Yakhmi pleaded guilty on January 11, 2011 to one count of health care fraud and to one count of willfully filing a false income tax return with the IRS.

According to court documents, Yakhmi is a licensed medical doctor who had an office located at 2415 Deewood Drive, Columbus, Ohio. Between October 2005 and November 2007, Yakhmi contracted with DosHealth billing service to submit medical claims on his behalf to the Medicare and Medicaid programs as well as to private insurers. DosHealth relied on patient information provided by Yakhmi to submit medical claims to Medicare, Medicaid and private insurers.

Yakhmi knowingly submitted or caused to be submitted claims for patient office visits and medical services, including, but not limited to psychological tests, pulmonary stress tests and audio tests, knowing that such services were wrongfully coded, medically unnecessary or not provided to his patients.
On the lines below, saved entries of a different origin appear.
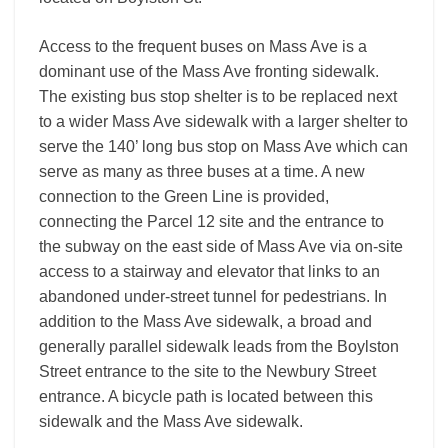
Access to the frequent buses on Mass Ave is a
dominant use of the Mass Ave fronting sidewalk.
The existing bus stop shelter is to be replaced next
to a wider Mass Ave sidewalk with a larger shelter to
serve the 140’ long bus stop on Mass Ave which can
serve as many as three buses at a time. A new
connection to the Green Line is provided,
connecting the Parcel 12 site and the entrance to
the subway on the east side of Mass Ave via on-site
access to a stairway and elevator that links to an
abandoned under-street tunnel for pedestrians. In
addition to the Mass Ave sidewalk, a broad and
generally parallel sidewalk leads from the Boylston
Street entrance to the site to the Newbury Street
entrance. A bicycle path is located between this
sidewalk and the Mass Ave sidewalk.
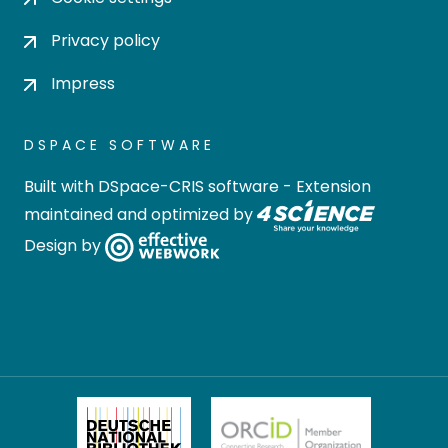
Privacy policy
Impress
DSPACE SOFTWARE
Built with
DSpace-CRIS software
- Extension
maintained and optimized by
Design by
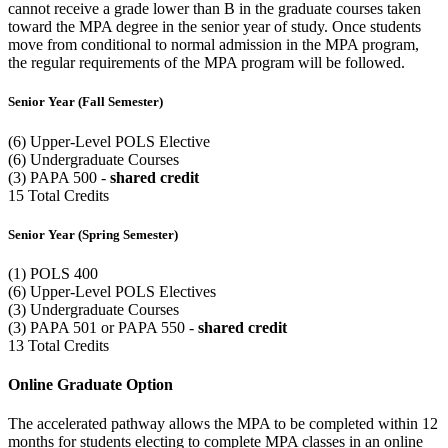
cannot receive a grade lower than B in the graduate courses taken
toward the MPA degree in the senior year of study. Once students
move from conditional to normal admission in the MPA program,
the regular requirements of the MPA program will be followed.
Senior Year (Fall Semester)
(6) Upper-Level POLS Elective
(6) Undergraduate Courses
(3) PAPA 500 -
shared credit
15 Total Credits
Senior Year (Spring Semester)
(1) POLS 400
(6) Upper-Level POLS Electives
(3) Undergraduate Courses
(3) PAPA 501 or PAPA 550 -
shared credit
13 Total Credits
Online Graduate Option
The accelerated pathway allows the MPA to be completed within 12
months for students electing to complete MPA classes in an online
In addition, on Wednesdays during part of 2006 and 2007, Yakhmi refused to accept insurance and accepted cash only from his patients for medical services and office visits which he knowingly failed to report as income on his 2006 and 2007 federal income tax returns.

The investigation discovered that in late 2006, Dr Yakhmi devised a scheme to evade federal income taxes by opening a checking account with Key Bank in the name of “Spyder Medical”. Dr. Yakhmi wrote checks from his business checking account with Huntington National Bank to “Spyder Medical” to make it appear as though he had purchased the equipment from “Spyder Medical” for his medical practice; thereby claiming a fraudulent expense of $108,000 on his 2006 Federal Income Tax return.

In November, 2007, Yakhmi terminated his contracts with Medicaid and Medicare as well as private insurance and began only accepting cash payments from his patients for all office visits and medical services. The investigation revealed that Yakhmi knowingly failed to report a significant amount of these cash payments as income to the IRS on his 2007 and 2008 federal tax income tax returns.

Stewart commended the cooperative investigation by special agents of the HHS-OIG, the Medicaid Fraud Control Unit in Attorney General DeWine’s Office, IRS and FBI, and Assistant United States Attorney Kenneth Affeldt and Special Assistant U.S. Attorney Constance Nearhood with Ohio Attorney General DeWine’s office, who prosecuted the case.